How Leveraged Buyouts Work

Leveraged finance in private equity has its positives and negatives. Principally, the benefit is that private equity groups can acquire majority shares without first having the necessary capital; the negative is the risk involved in such a deal, financing a deal using a large amount of debt has an inherent risk that the deal will not be successful and the buyer is faced with having to pay off the loan. Often the private equity buyout uses the assets of the company it is acquiring as collateral for obtaining the loan. For this reason, leveraged buyouts (LBOs) have attracted a lot of criticism in the investment community, but these types of deals are still made and often times a successful leveraged buyout provides impressive returns to investors. Below is a graph from a report on leveraged buyouts by the Committee on the Global Financial System that shows how the typical leveraged buyout is structured (its a little fuzzy but hopefully not too hard to read.)

The leveraged buyout firm usually repays the deal sponsors in three to seven years depending on the arrangement, and there are different ways in which the LBO firm repays this debt.
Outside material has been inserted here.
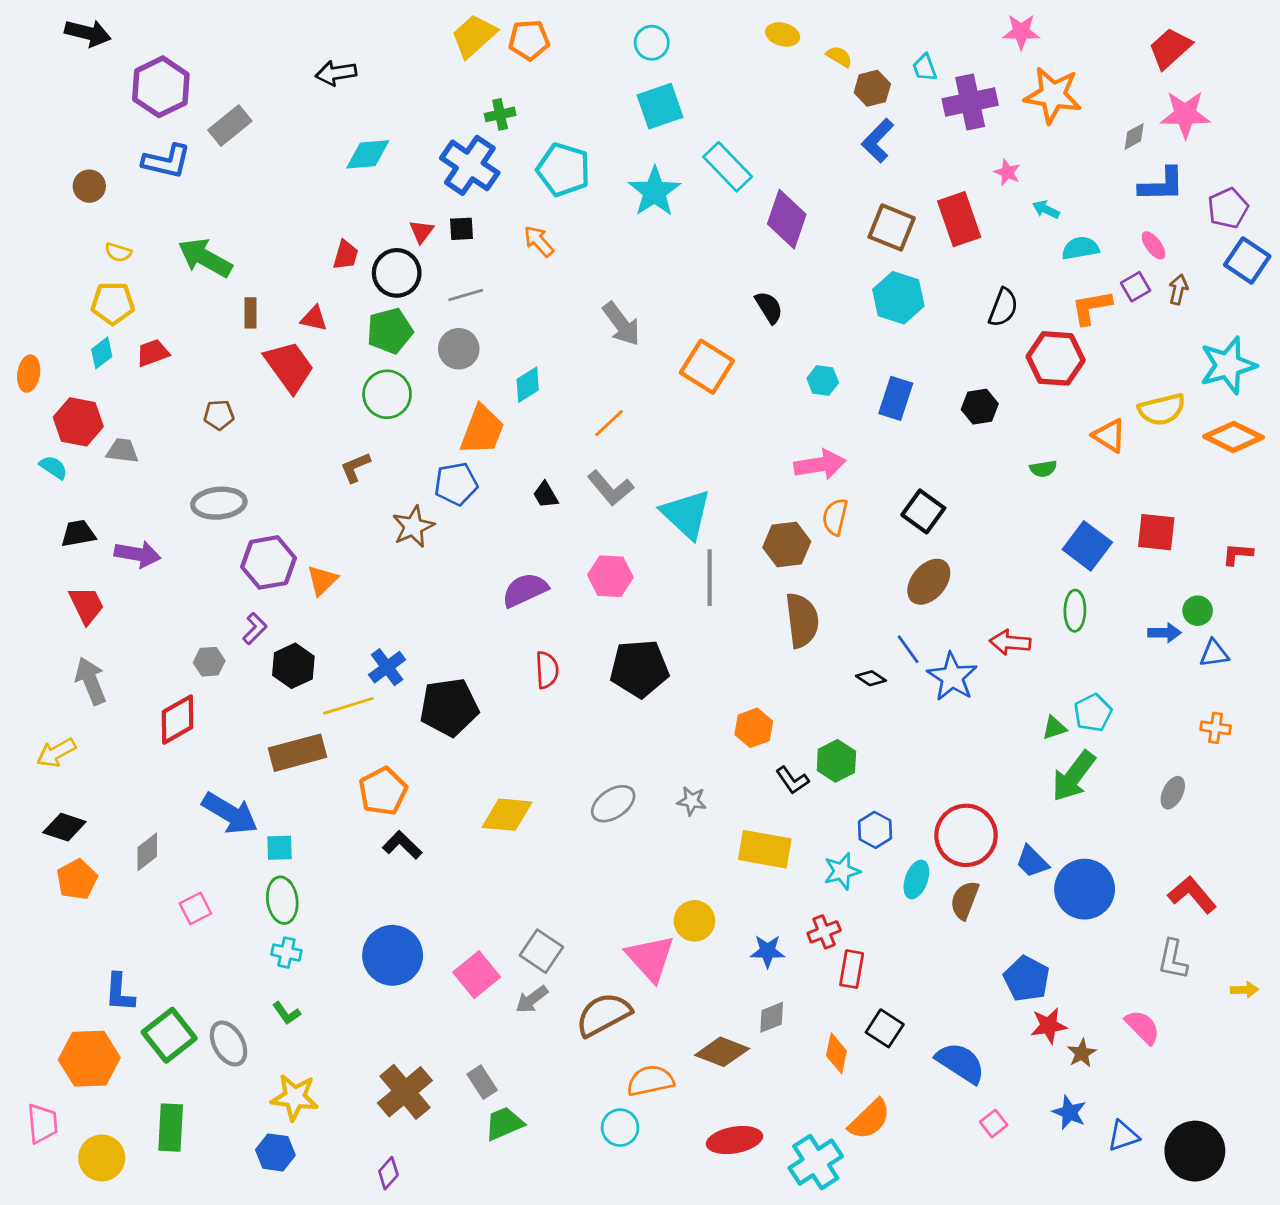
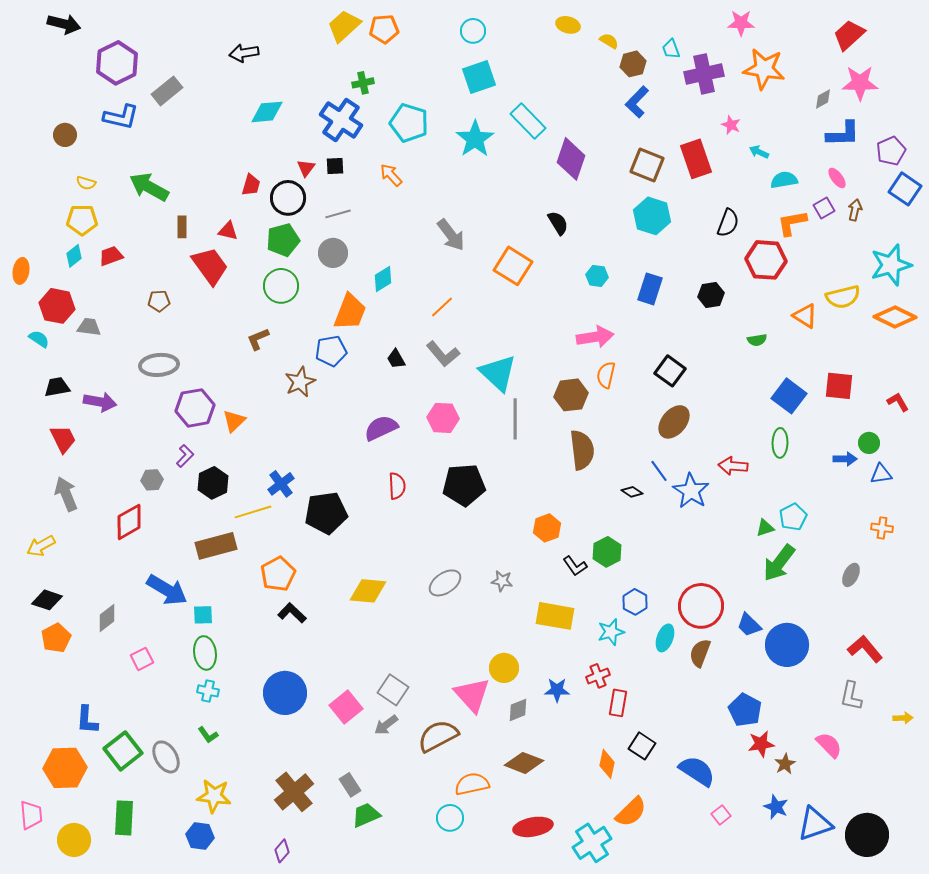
red L-shape: (1238, 554) -> (898, 402), turned 55
gray diamond: (772, 1017) -> (518, 710), moved
blue triangle: (1123, 1136) -> (815, 824), size x1.5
Options for repayment include: dividend recapitalization, selling the acquired firm to other private equity firms or alternative buyers, or through an initial public offering (taking the company public through a stock offering). In this decade, there has been a noticeable resurgence in the popularity of leveraged buyouts; global leveraged buyout fund-raising increased from less than $100 billion in 2004 to more than $200 billion in 2007.
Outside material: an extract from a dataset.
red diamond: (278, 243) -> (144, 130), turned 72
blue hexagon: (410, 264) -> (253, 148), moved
Advantages of Leveraged Buyouts

Leveraged buyouts have provided high returns to investors who are open to the element of risk that is present in financing deals through leverage. Beyond the aspect of returns to investors, private equity firms that acquire a controlling interest in a company are often able to improve performance by providing a heightened level of management oversight and improved corporate governance. Private equity investors enjoy greater freedom from SEC regulation than investors in public companies, and they use that freedom to sometimes actively manage the company. The methods by which the private equity backer will improve a company are direct oversight of management by the private investors, using pay-for-performance incentives for managers and addressing structural problems that eat away at profits.
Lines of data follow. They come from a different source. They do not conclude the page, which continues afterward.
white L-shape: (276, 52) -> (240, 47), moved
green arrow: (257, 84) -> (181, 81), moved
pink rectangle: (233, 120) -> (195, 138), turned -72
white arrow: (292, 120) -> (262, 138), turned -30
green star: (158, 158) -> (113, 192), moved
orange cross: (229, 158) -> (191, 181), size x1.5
Another benefit for a leveraged buyout of a public company is the reduction in inefficient use of free cash flows. Often managers of public companies that gather large operating profits but are unable to find good investment opportunities will be motivated to dump the money into low-return projects instead of returning the profits to investors. A firm acquired in a leveraged buyout will put that money toward debt repayment. Lastly, firms bought through an LBO tend to focus on the long-term because there is little pressure to provide short-term profits. Many view this as a benefit of leveraged buyouts because it allows for structural changes and long-term profit producing changes.

Leveraged Buyouts in a Bad Market

The mortgage meltdown has made leveraged buyouts very difficult as they rely on sizable loans which the investment banks are not as willing to offer now. The banks tightening the purse-strings has forced buyout firms to either scale back the size of their investments or seek other sources of capital. While leaders of top private equity like Steve Schwarzman and David Rubenstein have been optimistic this week over the return of leveraged buyouts, Bloomberg reports Announced transactions by leveraged buyout firms have dropped more than 70 percent so far in 2008 from the same period a year earlier. Private equity firms hope that the injection of capital back into the banking system by the federal government will help solve some of the illiquidity in the market and revamp leveraged buyouts.